Sorting template for 60 cards
In a postsorting interview each participant is asked to comment on the statements, to suggest additional items that might be included, and to point out items that are not clear, and so on. Such open-ended questions aid the interpretations of the sorting configuration.
Processing
Each completed template is entered as data. A general statistical package such as SPSS or a dedicated Q package can be used. 1 The program correlates each Q sort (i.e., a completed template) with each other Q sort to identify a small number of factors that can represent shared forms of understandings among participants. Various techniques of factor rotation and statistical procedures are used to safeguard factor reliability. 2 The Q sorts of all participants who loaded significantly on a factor are merged to produce a single configuration, which serves as a factor array, or factor exemplar. A table of all factors and the ranking assigned to each statement in each factor is constructed to serve as a basis for factor interpretation. The example below (Table1) is an extract from a table of ranking of statements for a study of therapists' understandings of addiction (Shinebourne & Adams, 2007).
-Extract from table of ranking of statements
Interpretation
Factor interpretation is based on an examination of the ranking assigned to each statement together with participants' comments from the postsorting interview, which are integrated in narrative accounts of each factor, as in the example in Table 2, an extract from the narrative account of Factor A in the study of therapists' understandings of addiction (Shinebourne & Adams, 2007). Factor interpretation is seen as a hermeneutic process (Stenner, Dancey, et al., 2000), engaging the interpretative perspective of the researcher. However, it is constrained by the subjective input of the participants as expressed in the sorting templates and in postsorting interviews.

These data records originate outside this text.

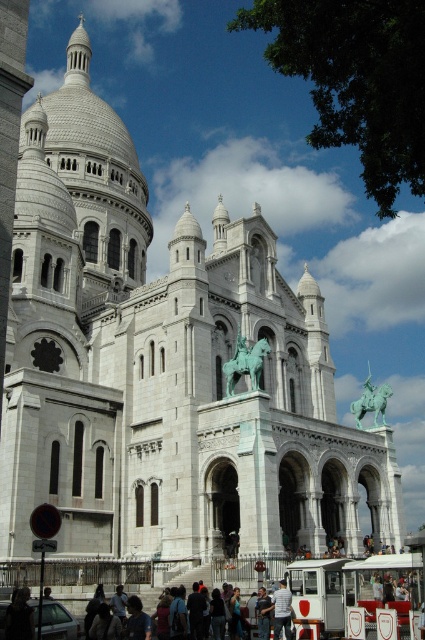 Is point (30, 634) positioned before point (260, 612)?

Yes, point (30, 634) is in front of point (260, 612).

Is dark brown leather jacket at lower left positioned at the back of white cotton shirt at center?

No, dark brown leather jacket at lower left is in front of white cotton shirt at center.

Who is more distant from viewer, [31,624] or [280,624]?

The point [280,624] is behind.

The width and height of the screenshot is (425, 640). What are the coordinates of `dark brown leather jacket at lower left` in the screenshot? It's located at (19, 616).

Consider the image. Is green patina statue at center above dark blue shirt at lower center?

Correct, green patina statue at center is located above dark blue shirt at lower center.

Is green patina statue at center wider than dark blue shirt at lower center?

Correct, the width of green patina statue at center exceeds that of dark blue shirt at lower center.

Locate an element on the screen. green patina statue at center is located at coordinates (246, 362).

Does dark brown leather jacket at lower left have a greater height compared to dark blue shirt at lower center?

Yes, dark brown leather jacket at lower left is taller than dark blue shirt at lower center.

Who is more forward, (16, 611) or (139, 604)?

Point (16, 611)

Locate an element on the screen. Image resolution: width=425 pixels, height=640 pixels. dark brown leather jacket at lower left is located at coordinates (19, 616). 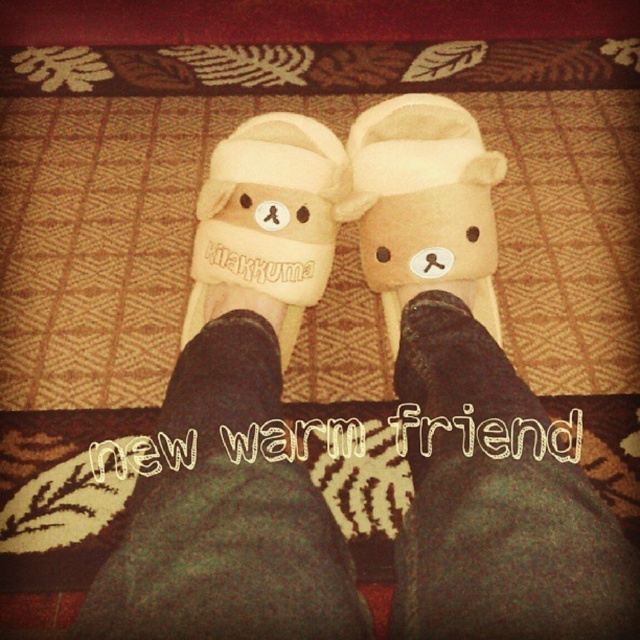 You are standing in a room and see two beige slippers at the center. Which one is closer to you, the beige soft plush bear slipper at center or the beige fabric slipper at center?

The beige soft plush bear slipper at center is closer to the viewer than the beige fabric slipper at center.

What are the coordinates of the beige soft plush bear slipper at center?

The beige soft plush bear slipper at center is located at coordinates point (x=422, y=205). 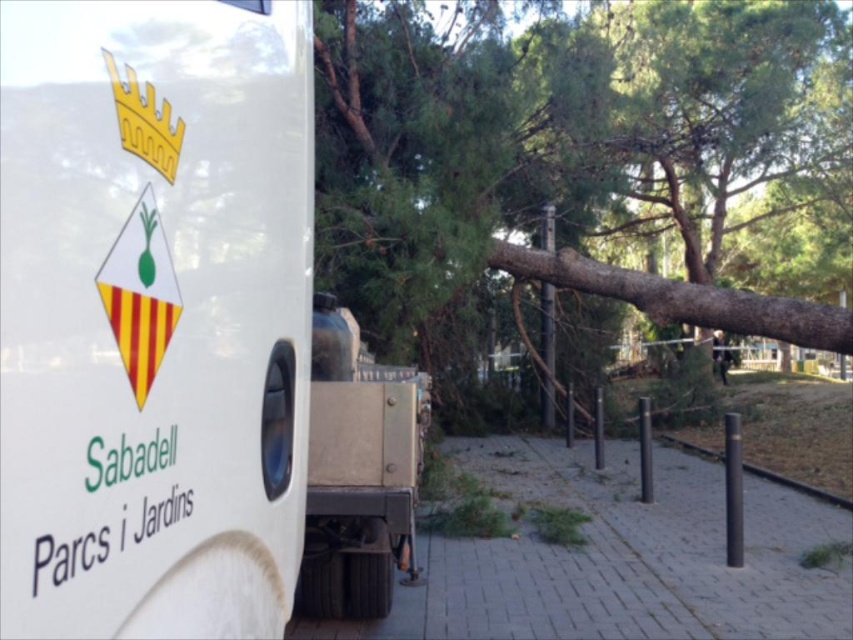 You are a pedestrian trying to cross the pathway blocked by the fallen tree. You see the white matte truck at center and the brown rough wood at center. Which object is closer to the ground?

The white matte truck at center is located below brown rough wood at center, so the white matte truck at center is closer to the ground.

You are a pedestrian trying to cross the pathway where the brown rough wood and metallic silver truck are both at center. Is the brown rough wood at center blocking your path to the metallic silver truck at center?

The brown rough wood at center is positioned over metallic silver truck at center, so yes, the brown rough wood at center is blocking the path to the metallic silver truck at center.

Extract from narrative account of Factor A. The numbers in brackets represent the statement number followed by the rank given to the statement, as shown in Table 1. For example (17:+4) indicates that statement number 17 is ranked at +4.
Evaluation
Q method shares with other qualitative methods the principles of seeking meaning through the exploration of subjective understandings from participants' perspectives, the attempt to identify broad categories and common themes, and a commitment to a collaborative engagement with participants. In Q method the factors emerge from participants' sorting activity rather than being arrived at through the researcher's process of analysis and classification of themes as in other qualitative methods. For this reason, “the analysis involved in Q methodology may incorporate less ‘researcher bias’ than other interpretive techniques” (Cordingley, Webb, & Hillier, 1997, p. 41). However, the initial activity of selecting the statements for the Q set privileges the researcher at an earlier stage of the process. Participants are constrained to engaging with the selected statements, in contrast to some qualitative approaches in which participants' accounts in their own words are at the heart of the enquiry. However, to a certain extent participants' own words can be incorporated in a Q set by deriving statements directly from interviews (Kitzinger, 1987).
It is possible to envisage the Q set as a “launch pad for an investigation, an entrée into a phenomenon,” the researcher's “best initial guess” (Brown, 1980, p. 39) to start the process and engage in a collaborative manner in a dialogue with participants. Indeed, Q method can be used as a first step in conjunction with follow-up in-depth interviews with selected participants. For both researchers and participants Q methodology provides an opportunity to engage with the research topic in a novel and creative manner.
Footnotes
1.
PCQ (Stricklin & Almeida, 2001) or freeware PQMethod-2.11d, available at
2.
These can be performed automatically by the program. The varimax procedure for factor rotation is suggested by
. For a factor to be interpretable, one requirement is an eigenvalue greater than 1.0 (an eigenvalue is the sum of squared loadings for a factor; it conceptually represents the amount of variance accounted for by a factor). A second requirement is that a factor must have at least two sorts that load significantly on it alone.